── MATERIAL FOR THE TASK ──

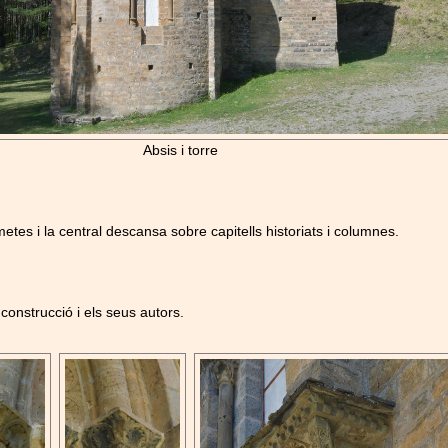
Absis i torre
etes i la central descansa sobre capitells historiats i columnes.
 construcció i els seus autors.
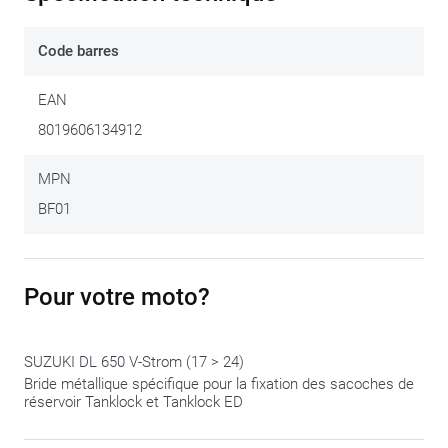
système innovateur et surtout très pratique est le concept
Tanklock, qui offre tout autant de possibilités. Quand vous
Code barres
aurez monté (une seule fois) cet anneau de fixation sur le
bouchon de réservoir, toutes les sacoches de réservoirs
EAN
Tanklock de Givi s’adapteront rapidement et aisément sur
8019606134912
votre moto. Ce set de montage permet de monter
spécifiquement ces sacoches de réservoir Tanklock et
MPN
s’adapte parfaitement
ces motos
. L’anneau de fixation en
BF01
plastique
ZT480F-2R
est livré avec
la sacoche de réservoir
Tanklock
.
Pour votre moto?
SUZUKI DL 650 V-Strom (17 > 24)
Bride métallique spécifique pour la fixation des sacoches de
réservoir Tanklock et Tanklock ED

───

▶ _WHAT NEEDS TO BE DONE_
With the pictures removed from your copy, retype the lines above from the one that contains "construcció i els seus autors." through the one that contains "Pour votre moto?", exactly.

▶ _EXERCISE ANSWER_
 construcció i els seus autors.
système innovateur et surtout très pratique est le concept
Tanklock, qui offre tout autant de possibilités. Quand vous
Code barres
aurez monté (une seule fois) cet anneau de fixation sur le
bouchon de réservoir, toutes les sacoches de réservoirs
EAN
Tanklock de Givi s’adapteront rapidement et aisément sur
8019606134912
votre moto. Ce set de montage permet de monter
spécifiquement ces sacoches de réservoir Tanklock et
MPN
s’adapte parfaitement
ces motos
. L’anneau de fixation en
BF01
plastique
ZT480F-2R
est livré avec
la sacoche de réservoir
Tanklock
.
Pour votre moto?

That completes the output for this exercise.